Reply by ●August 29, 20092009-08-29
On 29 Aug, 16:53, Gordon Sande <g.sa...@worldnet.att.net> wrote:> On 2009-08-29 09:09:26 -0300, Rune Allnor <all...@tele.ntnu.no> said:> You have gotten confused by not paying close atention to > the subtle distinction. The "least" is applied to the residuals > and the "minimum" to the solution.I can't remember ever to have encountered a underdetermined system in a useful application. Once the system is underdetermined, you are basically down to guesswork. Constrained guesswork, but guesswork nonetheless. Rune
Reply by ●August 29, 20092009-08-29
>On 29 Aug, 16:53, Gordon Sande <g.sa...@worldnet.att.net> wrote: >> On 2009-08-29 09:09:26 -0300, Rune Allnor <all...@tele.ntnu.no> said: > >> You have gotten confused by not paying close atention to >> the subtle distinction.
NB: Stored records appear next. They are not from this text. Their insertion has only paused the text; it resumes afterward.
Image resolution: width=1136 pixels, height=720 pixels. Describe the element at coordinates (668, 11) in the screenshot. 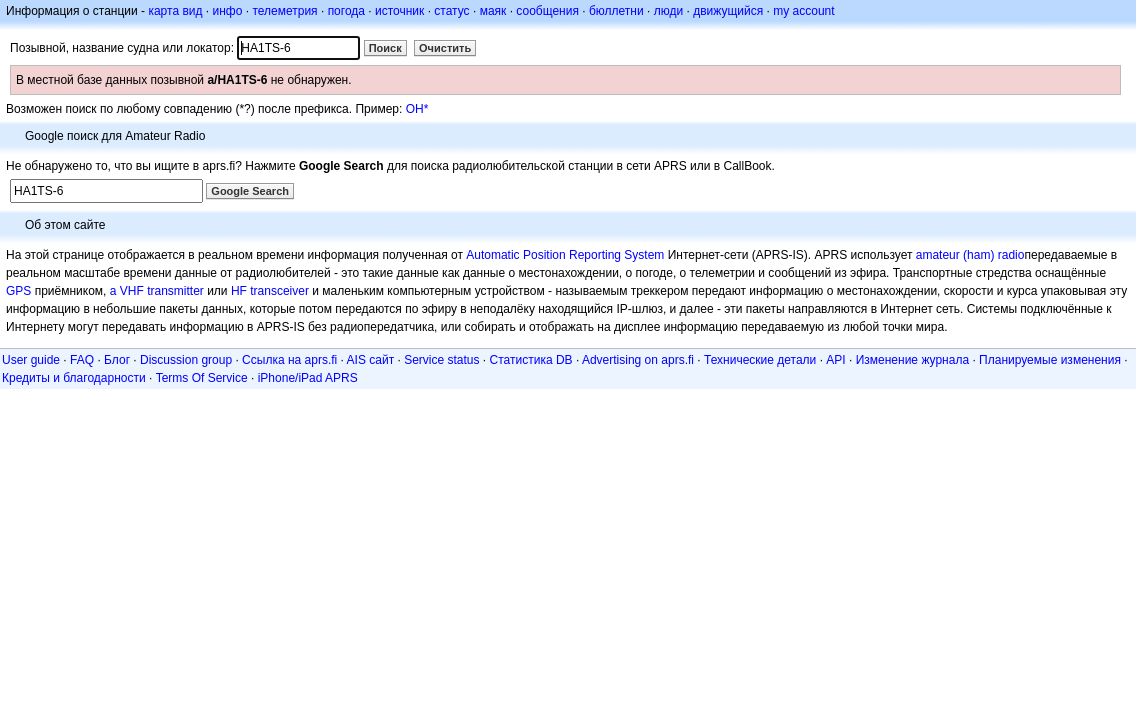 I see `люди` at that location.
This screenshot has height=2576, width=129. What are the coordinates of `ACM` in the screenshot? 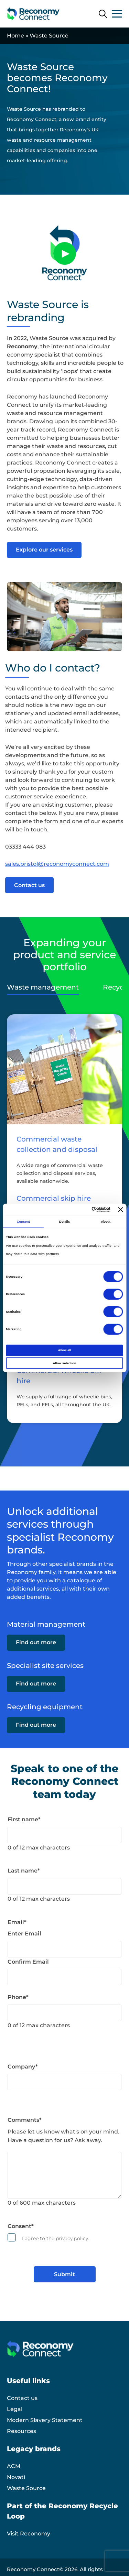 It's located at (13, 2466).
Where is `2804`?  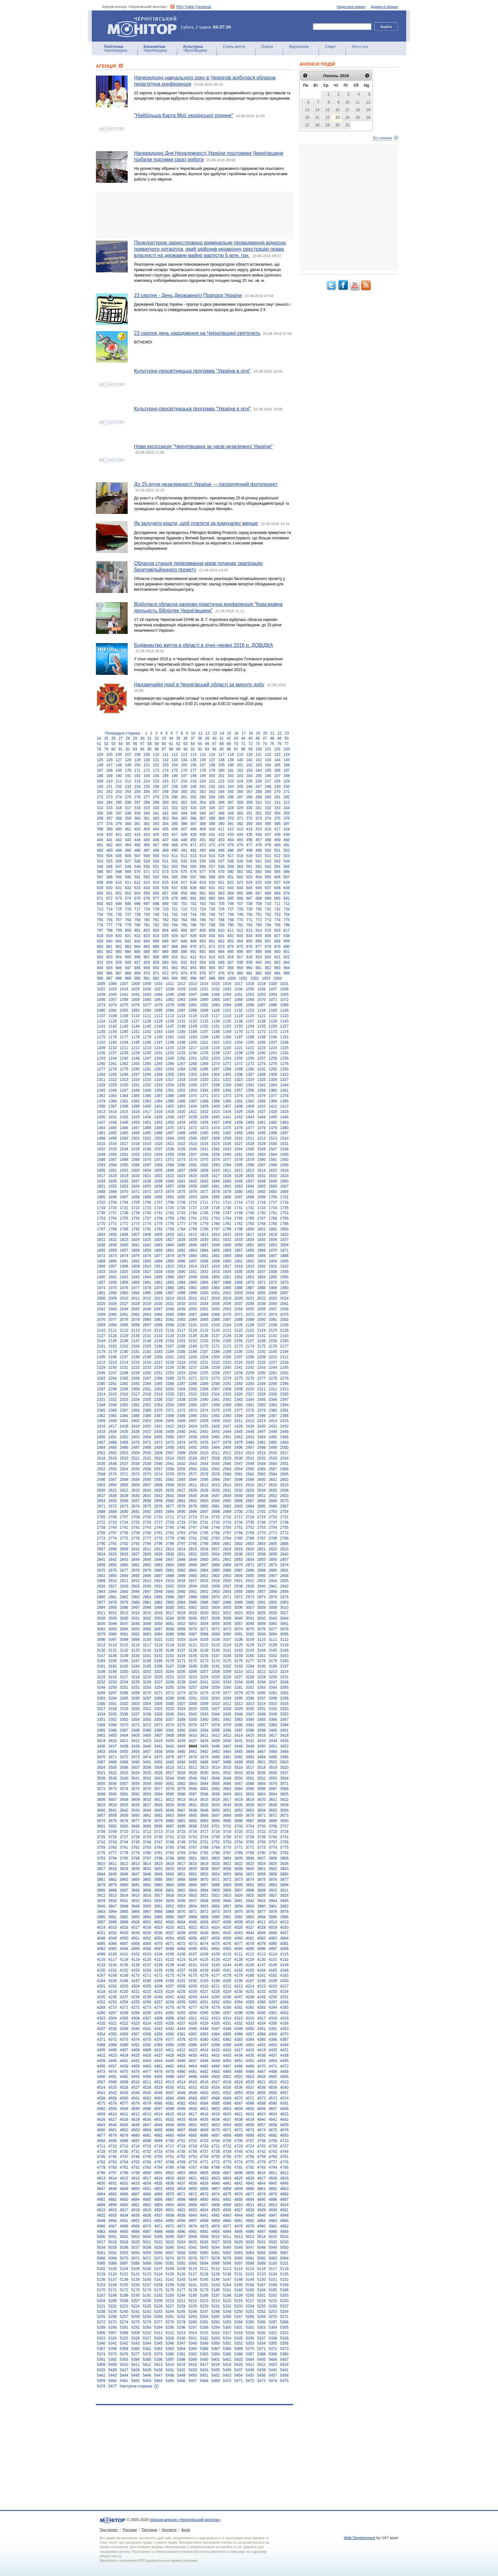 2804 is located at coordinates (261, 1543).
The "least" is applied to the residuals >> and the "minimum" to the solution. > > Once the system is >underdetermined, you are basically down to guesswork. >Constrained guesswork, but guesswork nonetheless.True, although the covariance output of a good routine will tell you which parameters are in error so you can improve the model and/or take better data. I get the impression that the OP is trying to do something with the residuals besides just minimizing them and forgetting. Richard: am I mistaken?>I can't remember ever to have encountered a underdetermined >system in a useful application.Perhaps you've been fortunate to have good enough data? The way the use of SVD is motivated in the section "General Linear Least Squares" of "Numerical Recipes in C, 2nd ed" includes the following: "The reason is that, more often than experimenters would like to admit, data do not clearly distinguish between two or more of the basis functions provided." "...irony in the fact that least-squares problems are both overdetermined (number of data points greater than number of parameters) and underdetermined (ambiguous combinations of parameters exist)..." "...In the case of an underdetermined system, SVD produces a solution whose values ... are smallest in the least-squares sense..." Also, for conditioning reasons, in the use of SVD, you are supposed to doctor singular values that are very close to zero, with "close" being some fraction (specific to the application) of the largest singular value. I do not know what MATLAB chooses for the threshold in its internal routines. In light of the act of forcing a nearly-singular matrix to be *actually* singular, it should become clear where the "underdetermined" aspect can come from. But it is totally conceivable that the folks (you?) designing your experiments had enough intuition to choose experiments that uniquely determine your coefficients, in which case you've been able to avoid this. Even if the OP doesn't have enough satellites, the results may have physical meaning to him.